Still, I felt the pull to care A LOT about how others perceived me. I can’t
even imagine how challenging it may be for the youth to grow up these days in
the world of social media.
I
spent much of my life as a people pleaser. In my younger years, I cared far
too much about what others thought, to the extent that it had a negative effect
on my decisions.
But
life always allows us to work out the psyche kinks. When my inner
pain got great enough, and I was plumb exhausted from trying to find worth in
the valuation of others, I started learning how to worry less about others and
more about my own self-worth.
It’s
all right to care about what others think of you, but don't let it completely
control your thoughts and actions.
Do
you struggle with worry about what others think of you? How do they view you?
Here
are some tips to help you overcome the tendency to care too much about others'
opinions.
1.
Realise most people aren’t really thinking about you.

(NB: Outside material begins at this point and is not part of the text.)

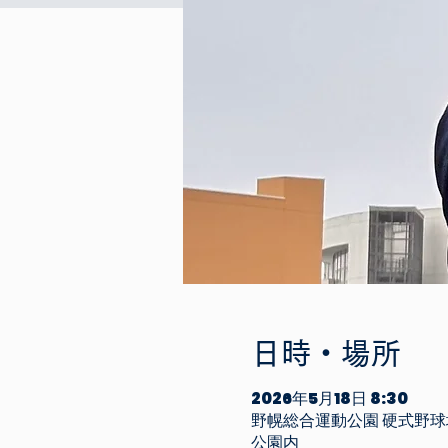
日時・場所
2026年5月18日 8:30
野幌総合運動公園 硬式野球
公園内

Have you ever thought this?
“Someone
might think I’m weird.”
How
about this one?
“I
want him/her to like me.”
We
think these thoughts and act accordingly sometimes, even if we don’t
particularly want to.
We
often think others are staring at us or thinking about us continually, but in
reality, they’re not. They’re just not. They are probably busy thinking of their
own lives and their own issues. One way you can worry less about what others
think of you is to accept the reality that not EVERYONE is thinking of you or
judging you.
2.
Believe in yourself.
I
know this may be hard to accept for some people, but what you believe about
yourself is more important than what others think of you. If you base
your self-esteem on others’ opinions of you, you will be in for an emotional
roller-coaster ride.
Indeed, people are not always gracious. Some family members or work
acquaintances might think you’re a loser or weird, or too this or too that. So
what? Let their thoughts just float on by you. Accept who you are, whether they
do or not.
If
someone criticises you, take a moment to ponder the criticism. If the
criticism is justified (you did not finish your work project in time due to
being irresponsible or lazy), then own up to it, apologise, and do better next
time.
If
the criticism is not justified (you are accused of being greedy because you
have a lot of money in savings), you can simply say, “Thank you for your
thoughts on that,” and move on. You know the criticism is false, but you
don’t have to go on a tangent trying to prove them wrong.
3.
Practice reciting positive affirmations.
Allowing
others to control your feelings based on what they think of you can feel like prison. You can stay free from that prison by practising positive
affirmations daily.
Write
down all sorts of good things about you and speak them out loud daily. Say them even if you don’t really believe them about you. The more you
say them, the more likely they will become part of your life. Then, no matter
what others think, you will be able to stand tall and proud.
4.
Embrace authenticity
To
be authentic means to be who you are—all of you. Embrace your positive
and not-so-positive traits. Love your whole self. This doesn’t give you the license to be cruel or stay stuck in some negative patterns. However, it
does give you permission to love and accept who you are right now along your
journey.
5.
Don’t judge others.
Do
you make it a habit to judge others? If so, think about how it feels when
people judge you. It doesn’t feel great. Let others be who they are, right
where they are on their journey, and focus more on you.
Decreasing
self-consciousness or worrying about what others think of you takes
practice.
You
may not always be able to just blow it off. That’s alright. I still find myself
concerned at times about what others will think of my writing or what I’m
wearing. But I don’t let it keep me from writing what I desire and wearing what
I want.
And,
I don’t let those fears or insecurities stay in my mind.
Practice
caring more about what YOU think. Do your best to accept your whole self,
quirks and all. Then, extend that grace to others.